On the twelfth day of Christmas my true love sent to me...

Table, c. 1760, France; oak, with tulipwood and purplewood; holly, boxwood, sycamore and purplewood and gilt bronze, 727 x 532 x 310mm; acc. no. 3472

Twelve drummers drumming

This detail from a tabletop of an eighteenth-century French table (c. 1760) depicts two monkeys playing percussion. One beats his drum and plays a recorder while the other dances while he taps his tambourine high above his head. The former wears a hat adorned with a long feather. The tambourine player raises his foot as if to stomp towards his partner yet his head turns away. The dynamic torsion of his body adds a sense of energy to an otherwise calm and simple landscape. Behind them we see sparse trees and a group of small houses.

This scene is made in marquetry, a decorative technique in which veneers (thin slices) of exotic and coloured woods are cut out into patterns or pictures, and stuck to a piece of furniture.  The woods used include purplewood, holly, green- and grey-stained sycamore and boxwood. Unfortunately, eighteenth-century French marquetry bleaches and discolours in daylight, but the colours would have originally been much more vivid.

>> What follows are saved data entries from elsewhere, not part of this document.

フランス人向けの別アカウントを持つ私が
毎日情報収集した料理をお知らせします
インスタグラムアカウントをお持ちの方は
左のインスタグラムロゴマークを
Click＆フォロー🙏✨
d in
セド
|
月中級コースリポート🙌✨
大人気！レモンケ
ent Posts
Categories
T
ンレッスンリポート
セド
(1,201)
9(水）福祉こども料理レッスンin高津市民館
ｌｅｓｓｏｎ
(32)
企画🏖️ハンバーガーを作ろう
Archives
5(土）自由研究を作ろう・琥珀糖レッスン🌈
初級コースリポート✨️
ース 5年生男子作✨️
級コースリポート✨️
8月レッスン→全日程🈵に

The marquetry scene and trophies on the top derive from two separate books of engravings published in Paris in the mid eighteenth-century. The monkey scene is taken from two engravings, entitled Le Tambour de Basque and Le Tambourin by Jean Baptiste Guélard, c 1730-1760 after designs by Christophe Huet (died 1759.) They are Numbers 10 and 11 of the second of two series of twelve prints of Huet’s compositions, both entitled Singeries ou Differentes Actions de la Vie Humaine Representées par des Singes Dediées au PublicGravées sur les desseins de C. Huet par J. Guélard.  This series, which depicted monkeys performing human actions, probably antedates 1741, the year that the third set engraved by Pierre Filloeil was advertised for sale in the Mercure de France.[1] Indeed, it was very common for prints such as these to be used as source material by artists and artisans for all sorts of decorative arts.


[1] G. de Bellaigue, Furniture Clocks and Gilt Bronzes, The James A. De Rothschild Collection at Waddesdon Mannor, 2 vols, i (London, 1974), p.466.